El daño que el hombre hizo fue grande. Esas hermanas, y no lo digo por justificarlo, seguían siendo guapas ya mayores y con hijos. En un vecindario dominado por la pobredumbre y por la teología de la liberación, su belleza aburguesada generaba contradicción. Una especie de anomalía. La familia entera, por lo demás, era orgullosa. Y miradora en menos. Había motivos para odiarlos o para desearles el mal. Pero -y eso es parte de la anomalía- no había manera de evitar a la hija del tal Marcelo ni a sus primos psicópatas. Tampoco de evitar sus cumpleaños, las historias de terror que ahí contaban y las mentiras. Todas esas mentiras sobre el auto que manejaba el padre de los psicópatas, el que tenía la costumbre de no saludar a nadie y que igual le pedía prestada plata a mi padre a final de mes. El mismo que murió años después, cuando chocó ese auto que no era suyo sino de una empresa de transportes y que declaraba como propio.
La clase media siempre ha sido miradora en menos. Por su propia experiencia está liberada de la hipocresía y de la práctica del buenismo propios de las élites progresistas y del cuiquerío vinculado a los jesuitas. Eso le permite la práctica del egoísmo a sus anchas, la desconfianza y todo lo que sea el desprecio por la pobreza. Este ideario aspiracional nunca dejó de practicarse en los años 80. Y hacía que mucha de esta gente -que todavía vivía en las poblaciones y que quizá nunca podría abandonarlas del todo- pudiera sobrevivir con cierta soltura al victimismo del proletariado y a su transitoria asociación con la izquierda combativa.
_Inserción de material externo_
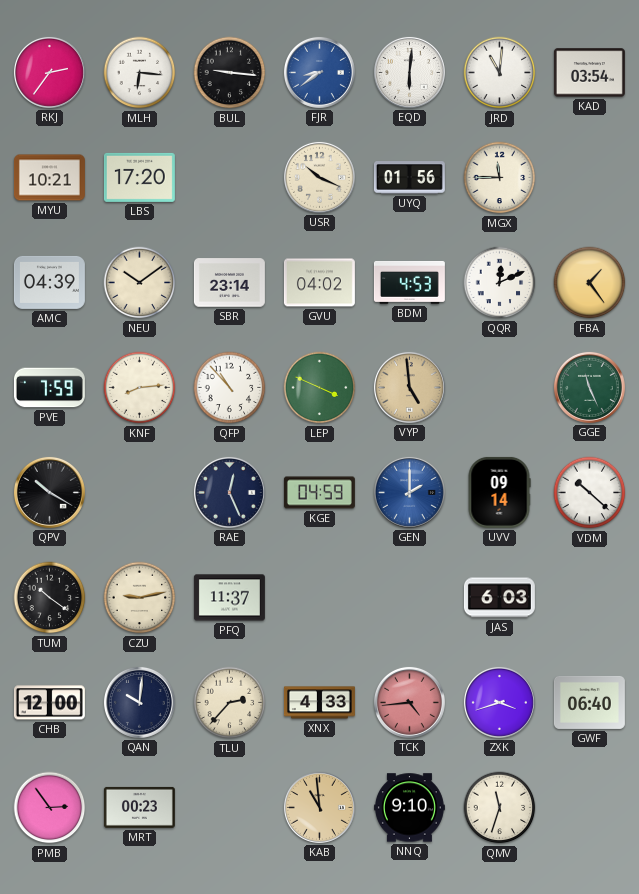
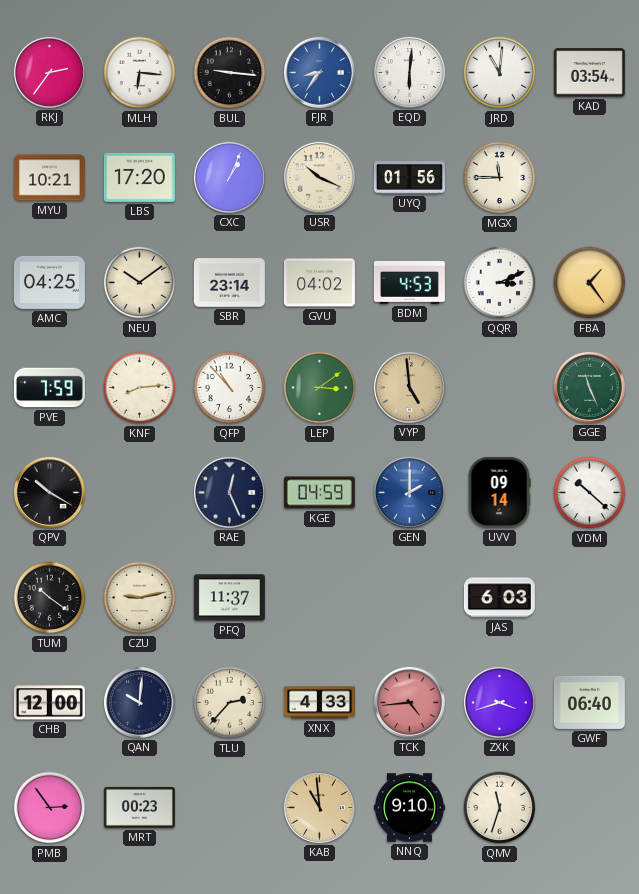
FJR: 8:39 -> 8:36
CXC: none -> 1:04
AMC: 04:39 -> 04:25
QQR: 12:11 -> 3:11
LEP: 3:49 -> 3:09
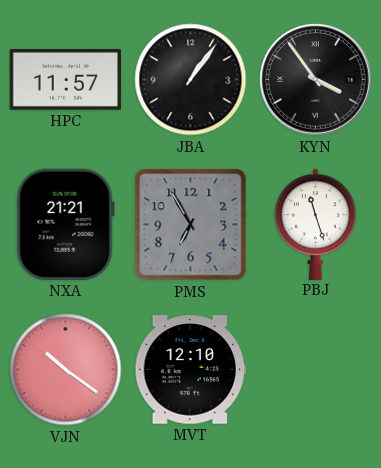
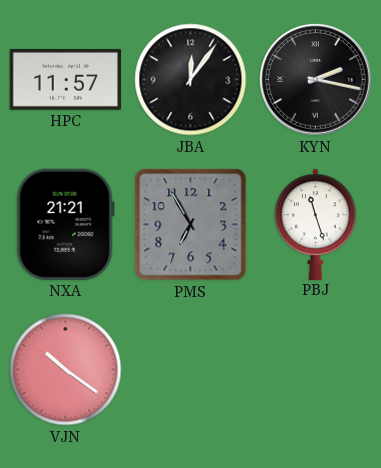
JBA: 1:06 -> 12:06
KYN: 3:54 -> 2:17
MVT: 12:10 -> none
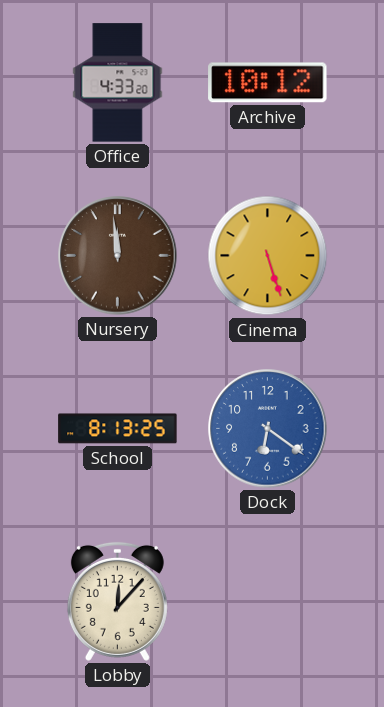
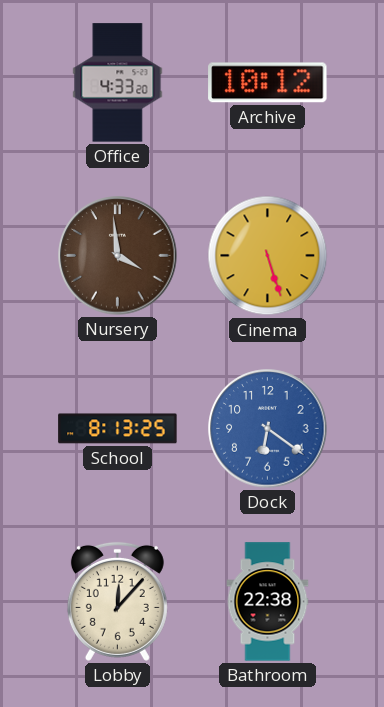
Nursery: 11:59 -> 3:59
Bathroom: none -> 22:38
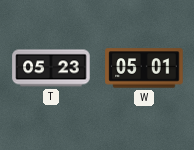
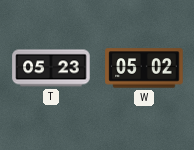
W: 05:01 -> 05:02
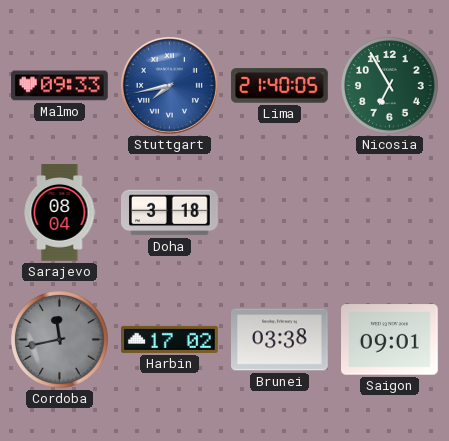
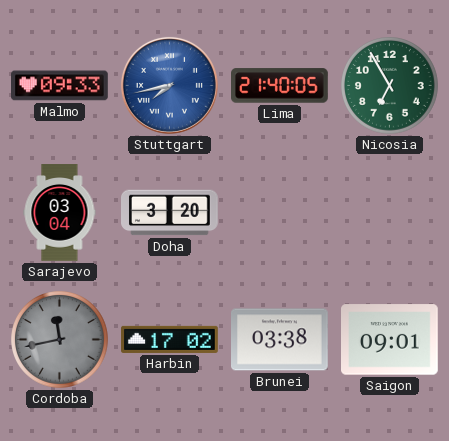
Sarajevo: 08:04 -> 03:04
Doha: 3:18 -> 3:20
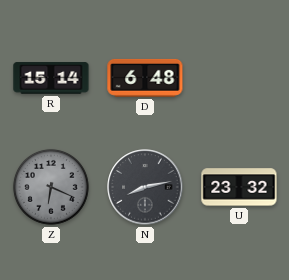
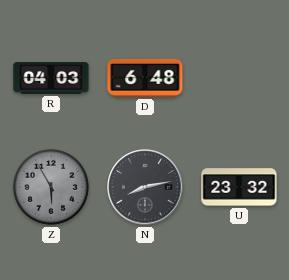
R: 15:14 -> 04:03
Z: 6:19 -> 5:55
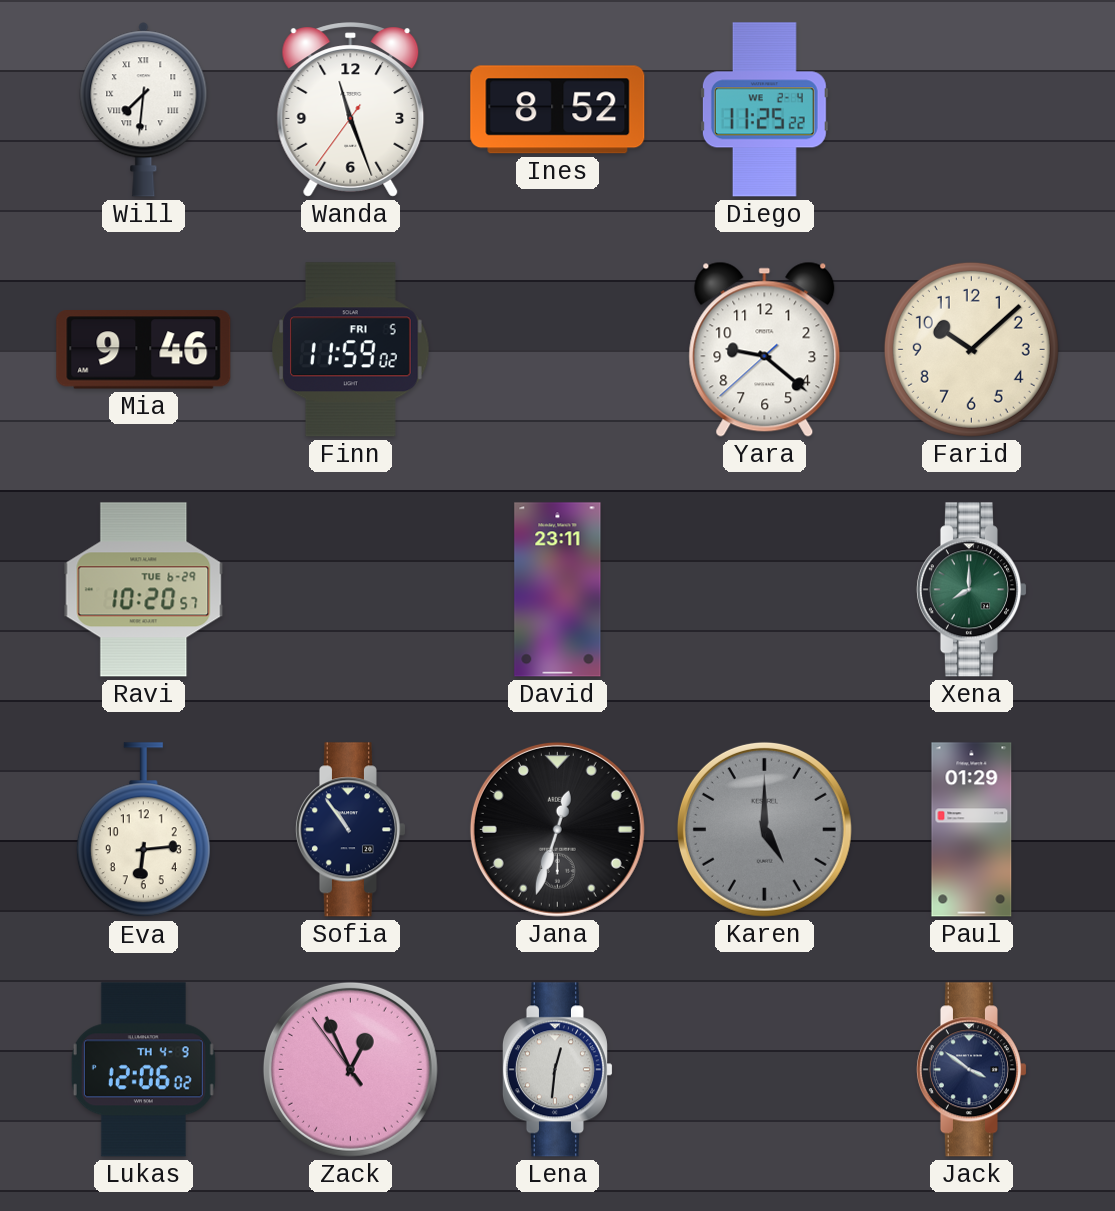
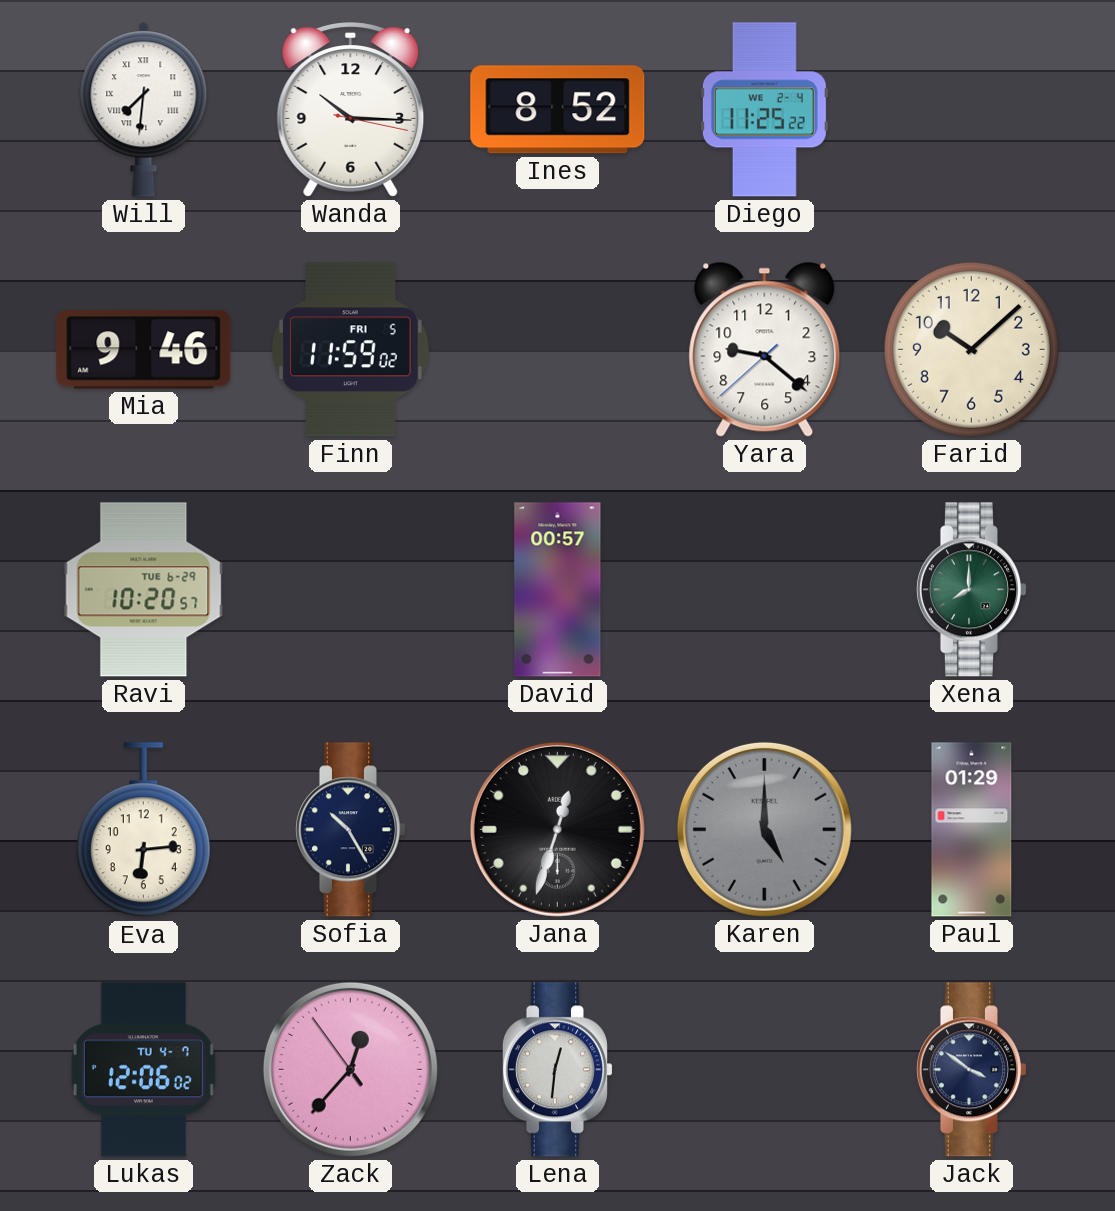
Wanda: 11:26 -> 10:15
David: 23:11 -> 00:57
Sofia: 10:54 -> 10:25
Lukas date: TH 4-9 -> TU 4-7
Zack: 12:55 -> 12:36
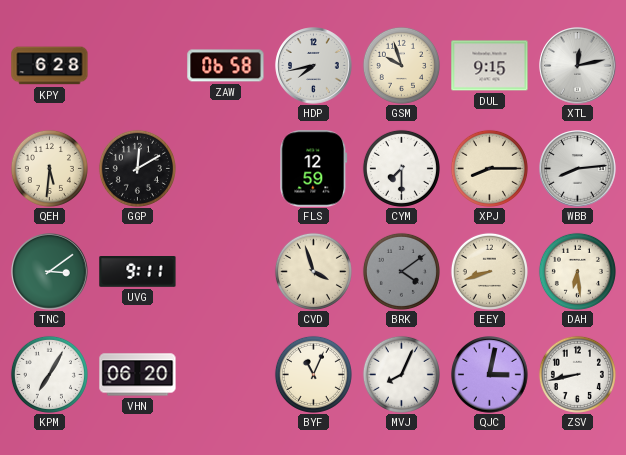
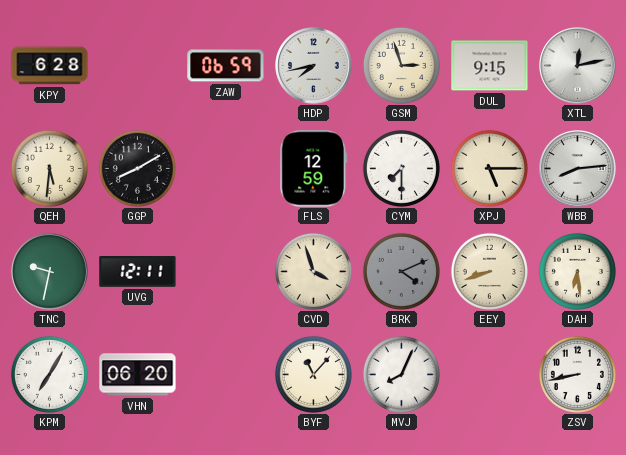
ZAW: 06:58 -> 06:59
GSM: 9:57 -> 2:57
GGP: 12:10 -> 8:10
XPJ: 8:15 -> 5:15
TNC: 3:09 -> 9:32
UVG: 9:11 -> 12:11
BRK: 4:09 -> 4:11
BYF: 11:04 -> 11:07
QJC: 3:02 -> none
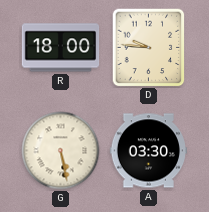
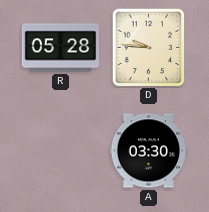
R: 18:00 -> 05:28
G: 5:28 -> none
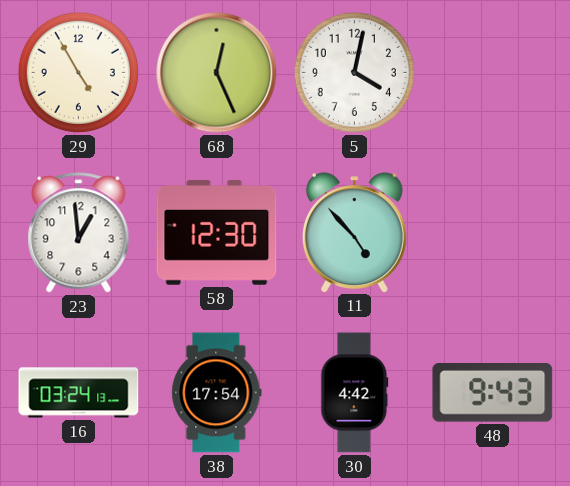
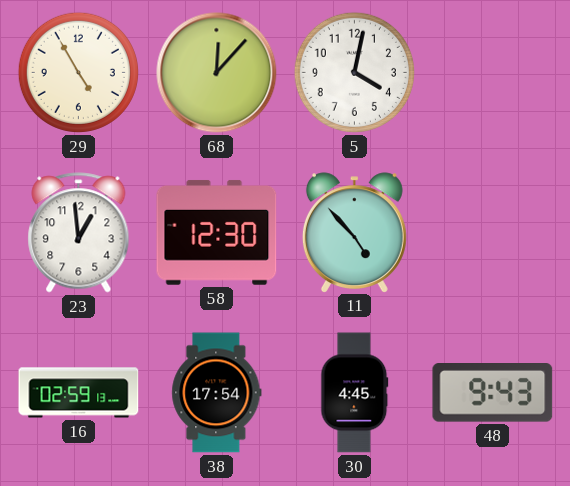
68: 12:26 -> 12:07
16: 03:24 -> 02:59
30: 4:42 -> 4:45
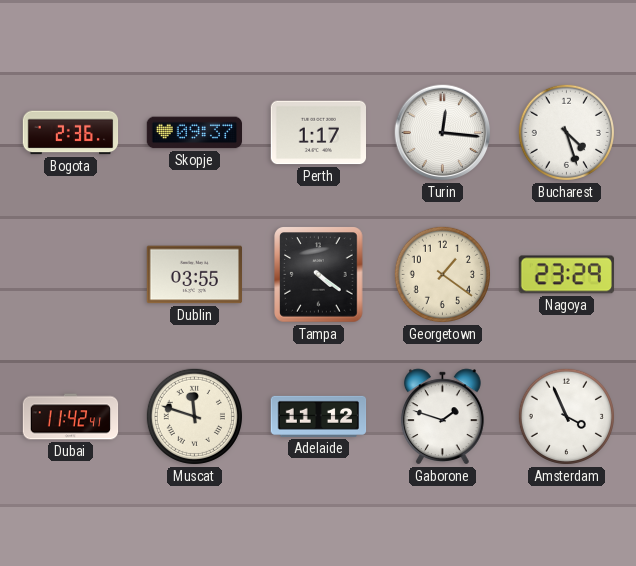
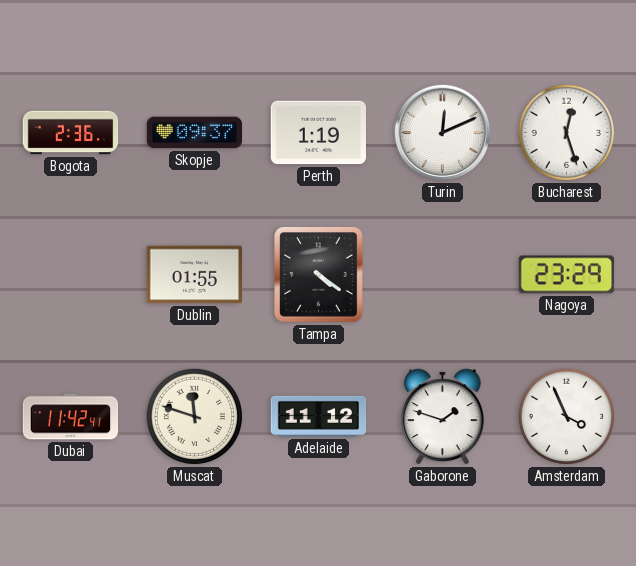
Perth: 1:17 -> 1:19
Turin: 12:16 -> 12:11
Bucharest: 4:27 -> 12:27
Dublin: 03:55 -> 01:55
Georgetown: 1:21 -> none
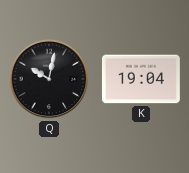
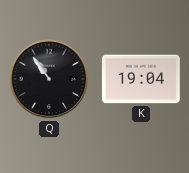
Q: 10:02 -> 10:54
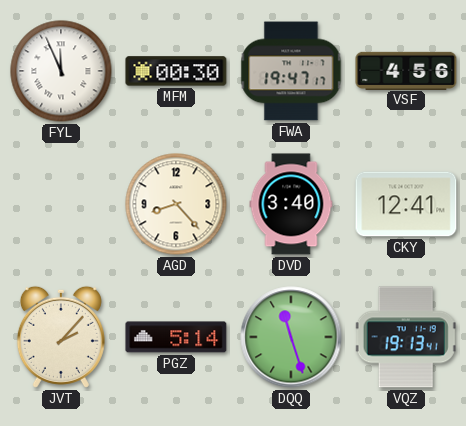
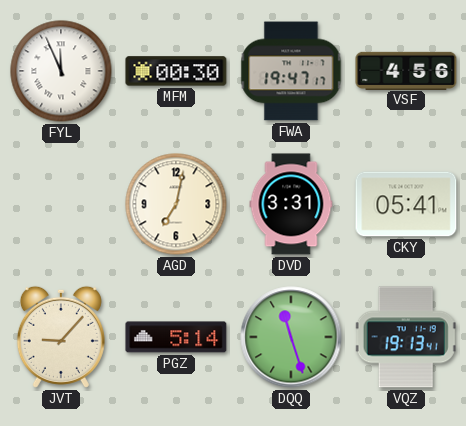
AGD: 8:23 -> 7:02
DVD: 3:40 -> 3:31
CKY: 12:41 -> 05:41
JVT: 2:07 -> 9:07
Quizá esta idea de superioridad a alguna gente le sirviera. Pero a otras no. Dentro de la ambición siempre puede haber más ambición. No fue el caso del hombre parecido a Marcelo un ejemplo de aquello o su experiencia en principio secreta no hace más que ahondar el enigma. Fue el deseo de acceder rápidamente a otra clase (o a lo que más se parecía a este sueño) aquello que lo acercó a esa familia orgullosa. Pensaba acaso, antes de ceder a las demandas de su líbido inagotable, que efectivamente había ahí un recurso efectivo para al menos dejar el barrio, irse a Maipú que en ese tiempo no era fea comuna o quizá jugar a la pelota los fines de semana con gente adelantada. O tenía claro que aparte de la belleza de esas mujeres que no decaía, era poco lo que había ahí para sacar. Una suegra que no era alcohólica. Un concuñado fracasado -cuya madre sí que se emborrachaba en las noches- que trabajaba manejando un auto ajeno y que tenía convencidos a sus hijos de que cierto recinto vacacional ubicado en el pueblo de Hospital era poco menos que un hotel de lujo. O el único hermano de estas mujeres, desempleado eterno, cuya falta de dineros y sus costumbres afectadas le servían de poco para ocultar su homosexualidad.
Quizá Marcelo no pensaba en grande. Y se equivocó pero de una manera confusa. Los familiares de los presos siempre dicen lo mismo. Cometió un error y quien no lo comete. Afuera del Centro de Justicia la frase no deja de repetirse. Pero el lugar común no nos sirve. Es como el territorio vacío que separa la cárcel de Colina del cementerio comunal. Resulta finalmente inútil como todo estas formas de deseo. Puede que a su manera tenga algo de tristeza.